The scientists are improving the technology while also making the cells easier to place.

The scientists are improving the technology while also making the cells easier to place.

Photo Credit: iStock

Scientists are continuing to make advancements in solar energy technology, potentially ushering us into a new age of clean, renewable energy.

At the Ningbo Institute of Materials Technology and Engineering of the Chinese Academy of Sciences, a group of researchers has just developed a record-setting binary organic solar cell with a conversion efficiency of up to 19.7%. TechXplore reported their findings.

A binary organic solar cell is a type of photovoltaic (solar) technology that uses conductive organic polymers or small organic molecules to absorb light.

Because these types of solar cells are extremely thin, flexible, and durable, many industry experts believe them to be the future of solar energy. They could be attached to cars, windows, phones, and more — whereas traditional solar cells are large and bulky, needing to be placed on rooftops or in large solar arrays. 

The downside of binary organic solar cells is that they are less efficient — absorbing less light — and also don't last as long as traditional solar panels.

That's where the breakthrough from the Chinese Academy of Sciences researchers comes in. The cells developed by those scientists are reportedly "highly efficient and stable," and able to absorb more light than any previous organic solar cells.

"Compared with conventional [ones]," the new organic solar cells "exhibited higher transmittance, deeper work function, and lower surface energy, thus realizing enhanced hole extraction, increased hole mobility, decreased interface resistance, and reduced carrier recombination," TechXplore wrote.
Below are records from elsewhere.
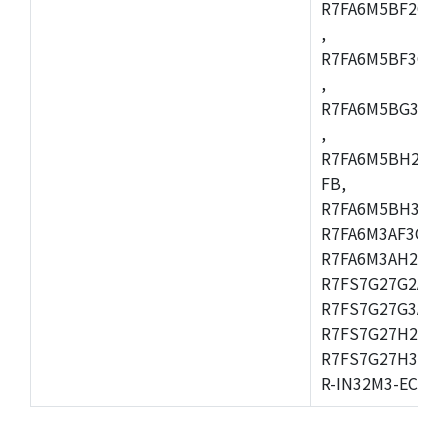
R7FA6M5BF2CBG
,
R7FA6M5BF3CFC
,
R7FA6M5BG3CBM
,
R7FA6M5BH2CB
FB,
R7FA6M5BH3CFC
R7FA6M3AF3CFB
R7FA6M3AH2CLK
R7FS7G27G2A01
R7FS7G27G3A01
R7FS7G27H2A01
R7FS7G27H3A01
R-IN32M3-EC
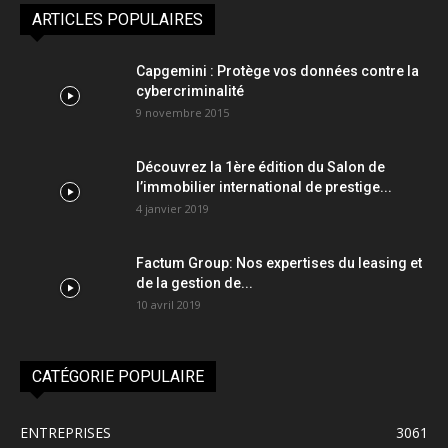
ARTICLES POPULAIRES
Capgemini : Protège vos données contre la
cybercriminalité
9 novembre 2015
Découvrez la 1ère édition du Salon de
l’immobilier international de prestige...
4 janvier 2019
Factum Group: Nos expertises du leasing et
de la gestion de...
10 avril 2019
CATÉGORIE POPULAIRE
ENTREPRISES
3061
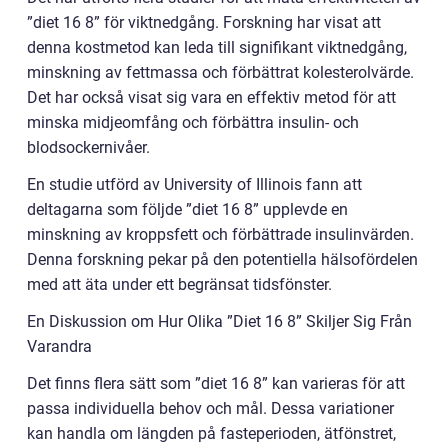
”diet 16 8” för viktnedgång. Forskning har visat att
denna kostmetod kan leda till signifikant viktnedgång,
minskning av fettmassa och förbättrat kolesterolvärde.
Det har också visat sig vara en effektiv metod för att
minska midjeomfång och förbättra insulin- och
blodsockernivåer.
En studie utförd av University of Illinois fann att
deltagarna som följde ”diet 16 8” upplevde en
minskning av kroppsfett och förbättrade insulinvärden.
Denna forskning pekar på den potentiella hälsofördelen
med att äta under ett begränsat tidsfönster.
En Diskussion om Hur Olika ”Diet 16 8” Skiljer Sig Från
Varandra
Det finns flera sätt som ”diet 16 8” kan varieras för att
passa individuella behov och mål. Dessa variationer
kan handla om längden på fasteperioden, ätfönstret,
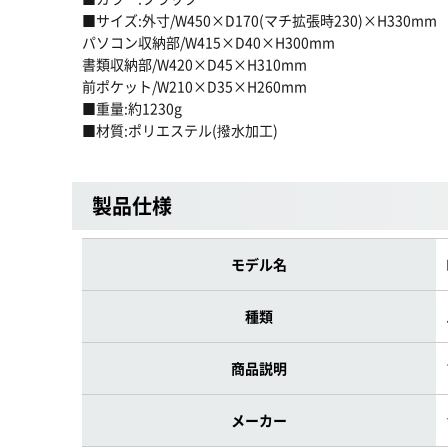
■サイズ:外寸/W450×D170(マチ拡張時230)×H330mm
パソコン収納部/W415×D40×H300mm
書類収納部/W420×D45×H310mm
前ポケット/W210×D35×H260mm
■重量:約1230g
■材質:ポリエステル(撥水加工)
製品仕様
モデル名
種類
商品説明
メーカー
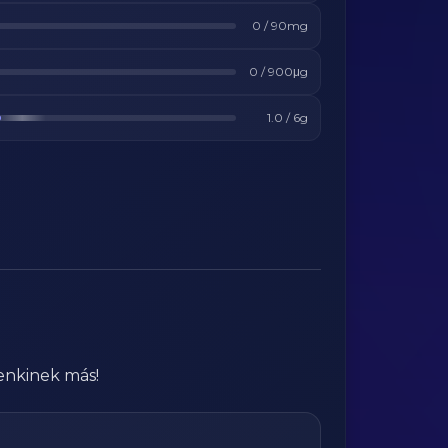
0
/
90
mg
0
/
900
μg
1.0
/
6
g
enkinek más!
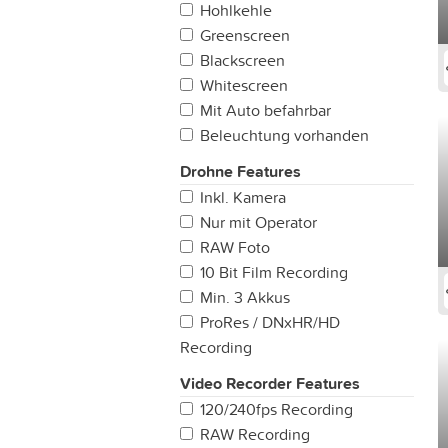
Hohlkehle
Greenscreen
Blackscreen
Whitescreen
Mit Auto befahrbar
Beleuchtung vorhanden
Drohne Features
Inkl. Kamera
Nur mit Operator
RAW Foto
10 Bit Film Recording
Min. 3 Akkus
ProRes / DNxHR/HD
Recording
Video Recorder Features
120/240fps Recording
RAW Recording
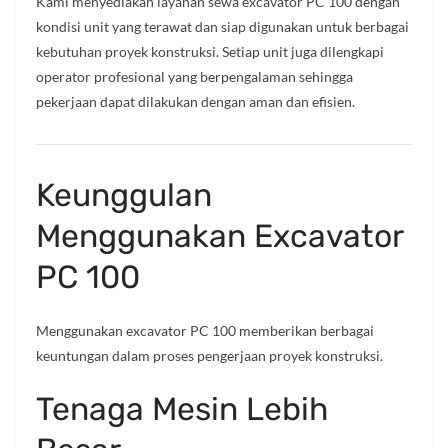
Kami menyediakan layanan sewa excavator PC 100 dengan
kondisi unit yang terawat dan siap digunakan untuk berbagai
kebutuhan proyek konstruksi. Setiap unit juga dilengkapi
operator profesional yang berpengalaman sehingga
pekerjaan dapat dilakukan dengan aman dan efisien.
Keunggulan
Menggunakan Excavator
PC 100
Menggunakan excavator PC 100 memberikan berbagai
keuntungan dalam proses pengerjaan proyek konstruksi.
Tenaga Mesin Lebih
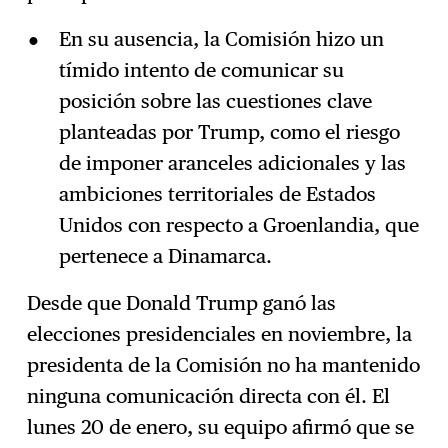
En su ausencia, la Comisión hizo un
tímido intento de comunicar su
posición sobre las cuestiones clave
planteadas por Trump, como el riesgo
de imponer aranceles adicionales y las
ambiciones territoriales de Estados
Unidos con respecto a Groenlandia, que
pertenece a Dinamarca.
Desde que Donald Trump ganó las
elecciones presidenciales en noviembre, la
presidenta de la Comisión no ha mantenido
ninguna comunicación directa con él. El
lunes 20 de enero, su equipo afirmó que se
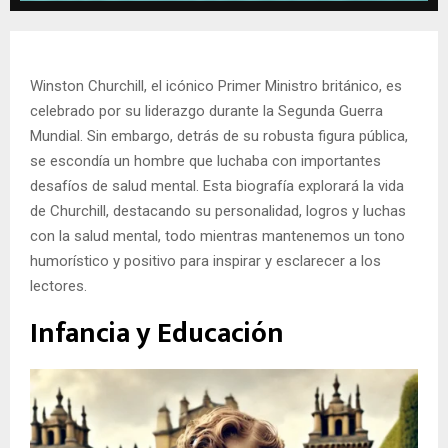
Winston Churchill, el icónico Primer Ministro británico, es
celebrado por su liderazgo durante la Segunda Guerra
Mundial. Sin embargo, detrás de su robusta figura pública,
se escondía un hombre que luchaba con importantes
desafíos de salud mental. Esta biografía explorará la vida
de Churchill, destacando su personalidad, logros y luchas
con la salud mental, todo mientras mantenemos un tono
humorístico y positivo para inspirar y esclarecer a los
lectores.
Infancia y Educación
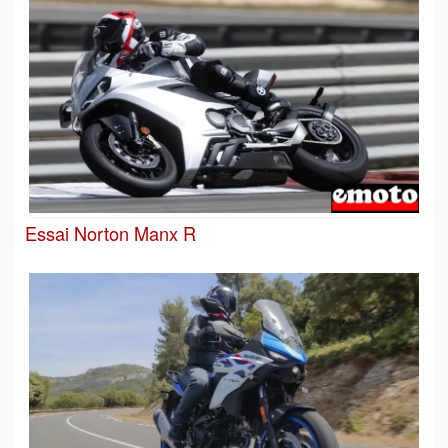
Essai Norton Manx R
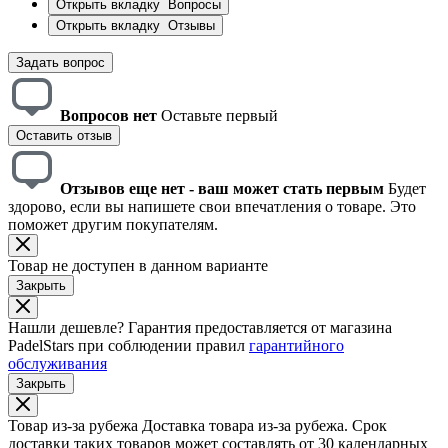
Открыть вкладку
Вопросы
Открыть вкладку
Отзывы
Задать вопрос
Вопросов нет
Оставьте первый
Оставить отзыв
Отзывов еще нет - ваш может стать первым
Будет
здорово, если вы напишете свои впечатления о товаре. Это
поможет другим покупателям.
Товар не доступен в данном варианте
Закрыть
Нашли дешевле?
Гарантия предоставляется от магазина
PadelStars при соблюдении правил
гарантийного
обслуживания
Закрыть
Товар из-за рубежа
Доставка товара из-за рубежа. Срок
доставки таких товаров может составлять от 30 календарных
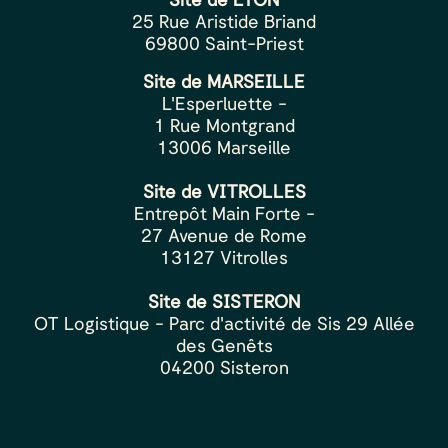
25 Rue Aristide Briand
69800 Saint-Priest
Site de MARSEILLE
L'Esperluette -
1 Rue Montgrand
13006 Marseille
Site de VITROLLES
Entrepôt Main Forte -
27 Avenue de Rome
13127 Vitrolles
Site de SISTERON
OT Logistique - Parc d'activité de Sis 29 Allée
des Genêts
04200 Sisteron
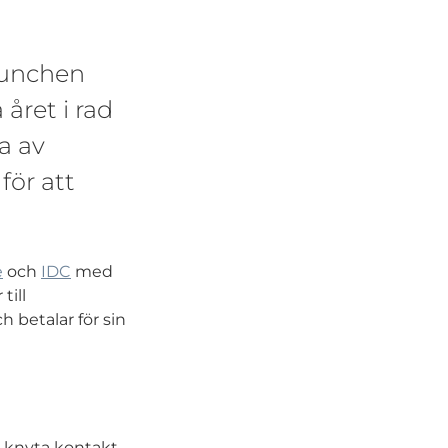
lunchen
året i rad
a av
för att
e
och
IDC
med
till
 betalar för sin
t knyta kontakt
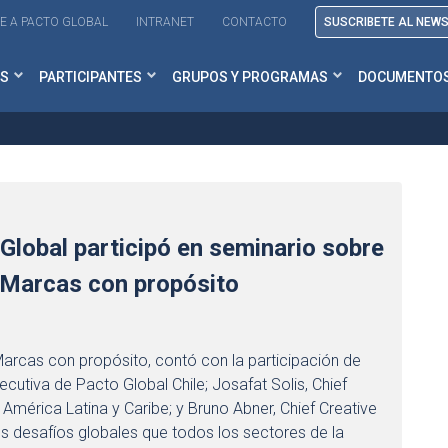
E A PACTO GLOBAL
INTRANET
CONTACTO
SUSCRIBETE AL NEW
S
PARTICIPANTES
GRUPOS Y PROGRAMAS
DOCUMENTO
 Global participó en seminario sobre
, Marcas con propósito
arcas con propósito, contó con la participación de
ecutiva de Pacto Global Chile; Josafat Solis, Chief
mérica Latina y Caribe; y Bruno Abner, Chief Creative
os desafíos globales que todos los sectores de la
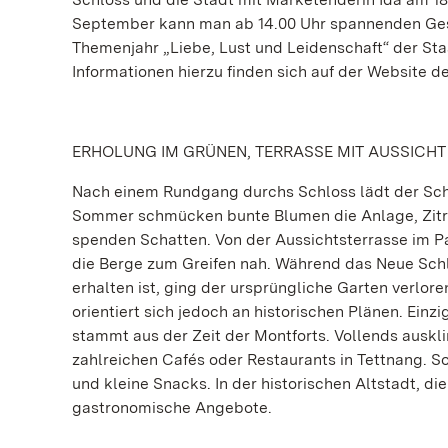
September kann man ab 14.00 Uhr spannenden Ges
Themenjahr „Liebe, Lust und Leidenschaft“ der St
Informationen hierzu finden sich auf der Website 
ERHOLUNG IM GRÜNEN, TERRASSE MIT AUSSICHT
Nach einem Rundgang durchs Schloss lädt der Schl
Sommer schmücken bunte Blumen die Anlage, Zitru
spenden Schatten. Von der Aussichtsterrasse im Pa
die Berge zum Greifen nah. Während das Neue Schl
erhalten ist, ging der ursprüngliche Garten verlor
orientiert sich jedoch an historischen Plänen. Ein
stammt aus der Zeit der Montforts. Vollends ausk
zahlreichen Cafés oder Restaurants in Tettnang. 
und kleine Snacks. In der historischen Altstadt, di
gastronomische Angebote.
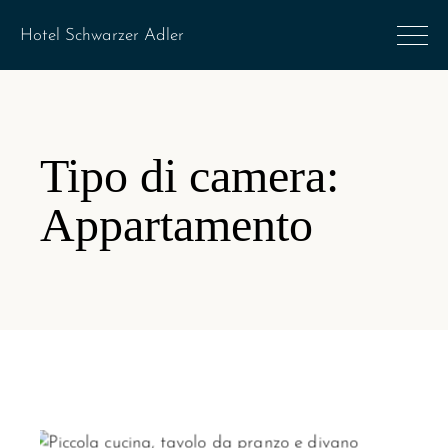
Tipo di camera:
Appartamento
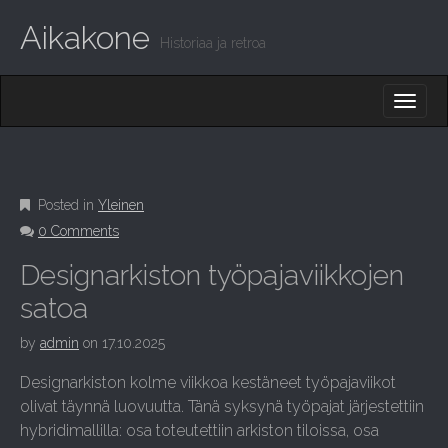
Aikakone
Historiaa ja retroa
M
S
K
A
I
I
P
T
N
O
M
C
Posted in
Yleinen
O
E
0 Comments
N
N
T
Designarkiston työpajaviikkojen
E
U
N
satoa
T
by
admin
on
17.10.2025
Designarkiston kolme viikkoa kestäneet työpajaviikot
olivat täynnä luovuutta. Tänä syksynä työpajat järjestettiin
hybridimallilla: osa toteutettiin arkiston tiloissa, osa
A recent study from researchers at the Cavendish Laboratory at Cambridge and the Amsterdam-based AMOLF found that solar energy adoption could be significantly improved worldwide by not just improving the underlying technology, but also by making solar panels that can fit in more different types of environments by flexing, folding, and being partially transparent. 

By creating flexible solar cells with a higher efficiency, the Chinese Academy of Sciences is doing both — improving the technology while also making the cells easier to place.